Virgo: What do you like to wear? Clothes. What kind of clothes? One’s that fit and don’t smell bad. It’s fair to say that you’re not a fashionista. You have no fashion sense but don’t worry — having no fashion sense is the new black. Once on a brief stint as a subeditor for Esquire magazine I fact-checked a cardigan that was listed as costing £3,500. It was correct. This is why we can’t have nice things, people. I READ NIETZSCHE AND ALL I GOT WAS THIS LOUSY T-SHIRT.

Libra: A guy in his 80s tried to get me into Jazz. Made me a cool tape full of rare vinyl. He failed but I did learn to appreciate it. I also realised years later that he’d cheated a little bit as most of the tracklisting came from one Best of Jazz CD. Appearances can be deceptive. This is what I’m saying. As a general rough rule of thumb: Underwear models that want you to watch their cam show aren’t really your friend. Find your people. The geek shall inherit the earth.

Scorpio: It’s good to have goals. Focus on the goal. Any goal. A worthy goal. Focus on what you really want and you’ll subconsciously make decisions that move you towards that goal. Assume that any obstacles that come your way are in fact the key to how you will achieve your goals. If you feel fulfilled at the end of the week, having finally overcome some tough challenges to achieve your goals, kindly shower me with money and recognition of my giving you excellent life advice.
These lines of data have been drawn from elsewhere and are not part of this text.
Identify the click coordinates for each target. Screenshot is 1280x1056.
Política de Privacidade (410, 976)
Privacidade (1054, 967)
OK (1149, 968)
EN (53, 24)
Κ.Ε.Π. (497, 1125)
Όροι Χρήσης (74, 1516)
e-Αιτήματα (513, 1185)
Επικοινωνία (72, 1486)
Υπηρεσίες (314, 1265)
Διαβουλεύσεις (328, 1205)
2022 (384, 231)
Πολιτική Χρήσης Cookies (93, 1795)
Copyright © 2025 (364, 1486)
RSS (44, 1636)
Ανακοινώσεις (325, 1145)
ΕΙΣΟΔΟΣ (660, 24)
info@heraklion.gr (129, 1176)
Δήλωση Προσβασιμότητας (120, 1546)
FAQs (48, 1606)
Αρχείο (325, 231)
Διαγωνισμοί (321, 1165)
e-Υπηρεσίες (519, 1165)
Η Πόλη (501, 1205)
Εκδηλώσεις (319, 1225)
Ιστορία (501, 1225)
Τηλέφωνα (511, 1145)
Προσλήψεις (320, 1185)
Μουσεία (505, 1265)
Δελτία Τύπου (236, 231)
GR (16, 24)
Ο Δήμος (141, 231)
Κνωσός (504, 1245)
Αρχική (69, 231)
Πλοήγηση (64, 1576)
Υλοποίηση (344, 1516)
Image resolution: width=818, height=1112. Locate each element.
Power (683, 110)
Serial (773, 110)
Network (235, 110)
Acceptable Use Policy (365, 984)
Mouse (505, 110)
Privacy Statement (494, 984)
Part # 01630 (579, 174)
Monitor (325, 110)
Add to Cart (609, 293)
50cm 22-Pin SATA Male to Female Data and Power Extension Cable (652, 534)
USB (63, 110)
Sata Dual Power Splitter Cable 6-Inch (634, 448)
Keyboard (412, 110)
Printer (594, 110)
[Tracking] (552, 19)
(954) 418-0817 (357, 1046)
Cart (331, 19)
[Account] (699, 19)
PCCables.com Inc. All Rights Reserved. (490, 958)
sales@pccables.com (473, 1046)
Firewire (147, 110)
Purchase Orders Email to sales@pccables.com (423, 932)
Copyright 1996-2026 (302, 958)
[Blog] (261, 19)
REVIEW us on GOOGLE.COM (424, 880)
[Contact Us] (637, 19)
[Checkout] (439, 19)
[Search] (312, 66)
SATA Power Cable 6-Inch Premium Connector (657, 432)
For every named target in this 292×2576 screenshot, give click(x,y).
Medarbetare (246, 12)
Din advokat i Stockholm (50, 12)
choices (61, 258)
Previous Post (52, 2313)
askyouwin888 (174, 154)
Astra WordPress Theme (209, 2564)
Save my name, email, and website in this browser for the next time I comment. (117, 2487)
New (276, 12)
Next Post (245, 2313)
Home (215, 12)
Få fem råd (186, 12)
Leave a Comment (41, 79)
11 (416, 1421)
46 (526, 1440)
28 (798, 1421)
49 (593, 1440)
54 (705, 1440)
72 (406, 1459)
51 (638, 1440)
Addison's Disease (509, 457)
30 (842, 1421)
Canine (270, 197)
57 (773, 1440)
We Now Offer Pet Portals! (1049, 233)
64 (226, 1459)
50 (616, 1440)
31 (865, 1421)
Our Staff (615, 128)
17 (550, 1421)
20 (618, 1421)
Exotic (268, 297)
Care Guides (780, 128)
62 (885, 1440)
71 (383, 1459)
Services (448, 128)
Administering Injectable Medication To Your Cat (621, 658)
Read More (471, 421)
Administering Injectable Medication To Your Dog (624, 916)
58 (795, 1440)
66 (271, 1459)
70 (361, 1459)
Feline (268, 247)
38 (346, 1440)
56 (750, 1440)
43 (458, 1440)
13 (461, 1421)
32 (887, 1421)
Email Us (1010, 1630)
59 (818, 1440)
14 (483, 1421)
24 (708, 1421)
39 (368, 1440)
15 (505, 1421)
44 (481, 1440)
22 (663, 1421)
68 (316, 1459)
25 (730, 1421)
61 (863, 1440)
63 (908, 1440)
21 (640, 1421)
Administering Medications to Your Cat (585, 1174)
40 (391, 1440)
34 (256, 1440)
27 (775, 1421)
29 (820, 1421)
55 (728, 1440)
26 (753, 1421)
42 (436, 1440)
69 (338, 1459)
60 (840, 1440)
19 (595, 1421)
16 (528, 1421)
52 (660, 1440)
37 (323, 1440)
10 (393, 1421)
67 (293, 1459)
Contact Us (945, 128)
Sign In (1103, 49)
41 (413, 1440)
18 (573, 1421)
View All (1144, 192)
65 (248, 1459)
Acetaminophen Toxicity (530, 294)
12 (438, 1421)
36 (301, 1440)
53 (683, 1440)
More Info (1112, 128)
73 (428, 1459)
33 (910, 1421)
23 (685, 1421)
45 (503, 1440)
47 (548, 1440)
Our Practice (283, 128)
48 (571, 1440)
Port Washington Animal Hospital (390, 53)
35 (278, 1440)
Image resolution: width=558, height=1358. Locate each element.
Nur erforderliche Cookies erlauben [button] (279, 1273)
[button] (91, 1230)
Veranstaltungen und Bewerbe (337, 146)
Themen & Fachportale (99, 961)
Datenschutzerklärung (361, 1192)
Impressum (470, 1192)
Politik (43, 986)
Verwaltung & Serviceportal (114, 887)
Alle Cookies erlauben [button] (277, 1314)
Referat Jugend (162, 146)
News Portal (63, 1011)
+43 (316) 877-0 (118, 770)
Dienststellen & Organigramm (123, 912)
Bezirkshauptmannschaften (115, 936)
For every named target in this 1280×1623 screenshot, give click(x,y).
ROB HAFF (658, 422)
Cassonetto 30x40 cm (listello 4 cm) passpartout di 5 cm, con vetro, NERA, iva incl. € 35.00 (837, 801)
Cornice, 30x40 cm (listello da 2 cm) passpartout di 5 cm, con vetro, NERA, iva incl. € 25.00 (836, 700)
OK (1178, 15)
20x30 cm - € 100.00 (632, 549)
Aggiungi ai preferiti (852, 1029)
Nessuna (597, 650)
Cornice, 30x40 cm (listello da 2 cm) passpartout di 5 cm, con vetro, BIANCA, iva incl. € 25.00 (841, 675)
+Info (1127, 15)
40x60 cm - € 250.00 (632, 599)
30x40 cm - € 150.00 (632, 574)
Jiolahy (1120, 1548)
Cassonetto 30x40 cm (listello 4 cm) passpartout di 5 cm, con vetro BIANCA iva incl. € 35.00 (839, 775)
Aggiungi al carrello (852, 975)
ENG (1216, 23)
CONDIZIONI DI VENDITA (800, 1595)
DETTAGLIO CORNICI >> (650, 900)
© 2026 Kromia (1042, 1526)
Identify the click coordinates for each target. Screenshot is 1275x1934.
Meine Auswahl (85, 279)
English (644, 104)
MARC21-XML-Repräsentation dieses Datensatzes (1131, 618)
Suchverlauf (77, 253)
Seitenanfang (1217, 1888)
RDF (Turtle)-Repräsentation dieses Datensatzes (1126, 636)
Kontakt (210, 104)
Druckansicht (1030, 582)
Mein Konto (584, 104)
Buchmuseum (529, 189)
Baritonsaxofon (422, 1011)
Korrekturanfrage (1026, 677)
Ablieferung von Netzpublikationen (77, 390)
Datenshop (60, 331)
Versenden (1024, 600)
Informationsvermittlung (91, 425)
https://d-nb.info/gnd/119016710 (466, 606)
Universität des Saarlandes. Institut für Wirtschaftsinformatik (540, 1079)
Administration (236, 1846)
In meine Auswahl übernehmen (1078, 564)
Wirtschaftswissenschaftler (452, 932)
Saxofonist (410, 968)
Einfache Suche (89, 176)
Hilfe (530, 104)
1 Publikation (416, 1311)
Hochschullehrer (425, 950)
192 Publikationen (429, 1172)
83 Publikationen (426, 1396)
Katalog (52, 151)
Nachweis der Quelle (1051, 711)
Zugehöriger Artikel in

Sagittarius: Life’s short — DO WHAT YOU WANT. So long as that doesn’t involve ruining the lives of others, you’re okay in my book. As Aleister Crowley said: “Do what thou wilt shall be the whole of the Law.” That’s exactly the context in which this advice is given. Stop thinking about SHOULD and literally just do what you WANT to do. Do what thou wilt shall be the whole of the Law except, you know, the other bits about not doing stuff. In other words: Don’t should all over yourself.

Capricorn: This news just in: doing stuff that’s bad for you is bad for you. So stop that. Only good bad’s good. Bad bad’s bad. Even things that are supposed to be good for you are bad for you. For example Decaf’s chemically processed and a waste of good tea. You’re not a monster! Not a total monster. You’re not evil. Not totally evil. You’re not bad. Maybe a little bad. You’re good bad not evil. Teach your heart to be strong. You are a bad teacher and your heart is a bad student.